Brian's Return (Hatchet: The Call)
- First edition
- Author: Gary Paulsen
- Language: English
- Series: Brian's Saga
- Genre: Young Adult
- Publisher: Delacorte Press
- Publication date: February 1999
- Publication place: United States
- Media type: Print (hardback & paperback)
- Pages: 128 pp (first edition, hardback)
- ISBN: 0-385-32500-2 (first edition, hardback)
- LC Class: PZ7.P2843 Bp 1999
- Preceded by: Brian's Winter
- Followed by: Brian's Hunt

= Brian's Return =

Book by Gary Paulsen

Brian's Return is a 1999 wilderness survival novel by American writer Gary Paulsen. It is the fourth in the Hatchet series.

It was also released as Hatchet: The Call by Macmillan Children's Books in the UK on January 8, 1999. This was originally supposed to be the final Hatchet book in the series, but due to hundreds of requests from readers, Paulsen, in response, published Brian's Hunt in 2003 as a follow-up.

==Plot==
Brian struggles to fit into urban society and is sent to see a psychologist, a blind ex-police officer named Caleb. Caleb recognizes that Brian's home is the wilderness.
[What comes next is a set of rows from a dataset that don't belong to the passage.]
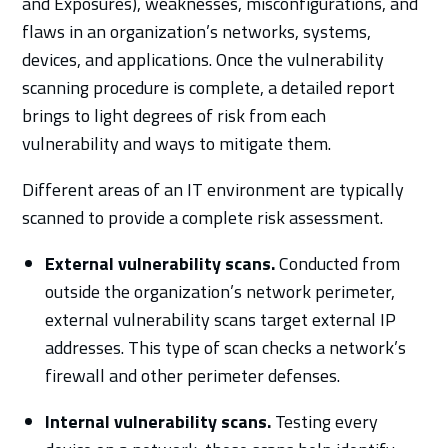
and Exposures), weaknesses, misconfigurations, and
flaws in an organization’s networks, systems,
devices, and applications. Once the vulnerability
scanning procedure is complete, a detailed report
brings to light degrees of risk from each
vulnerability and ways to mitigate them.
Different areas of an IT environment are typically
scanned to provide a complete risk assessment.
External vulnerability scans.
Conducted from
outside the organization’s network perimeter,
external vulnerability scans target external IP
addresses. This type of scan checks a network’s
firewall and other perimeter defenses.
Internal vulnerability scans.
Testing every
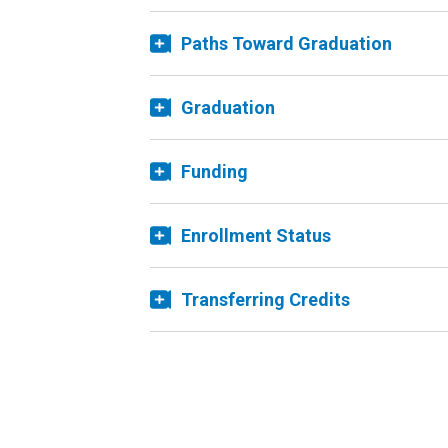
Paths Toward Graduation
Graduation
Funding
Enrollment Status
Transferring Credits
Brian returns to the Canadian wilderness at Caleb's suggestion, knowing that it is where his heart truly belongs.

==Receptions==
Brian's Return was well received by critics, including a starred review from Publishers Weekly, who referred to the novel as "bold, confident and persuasive".

Kirkus Reviews noted that "readers hoping for the high adventure of the previous books may be disappointed, as Brian is now so skilled that a tipped canoe or a wild storm are only inconveniences." However, they concluded that the wilderness is "vividly observed".

The American Library Association named Brian's Return among their list of Quick Picks for Reluctant Young Adult Readers.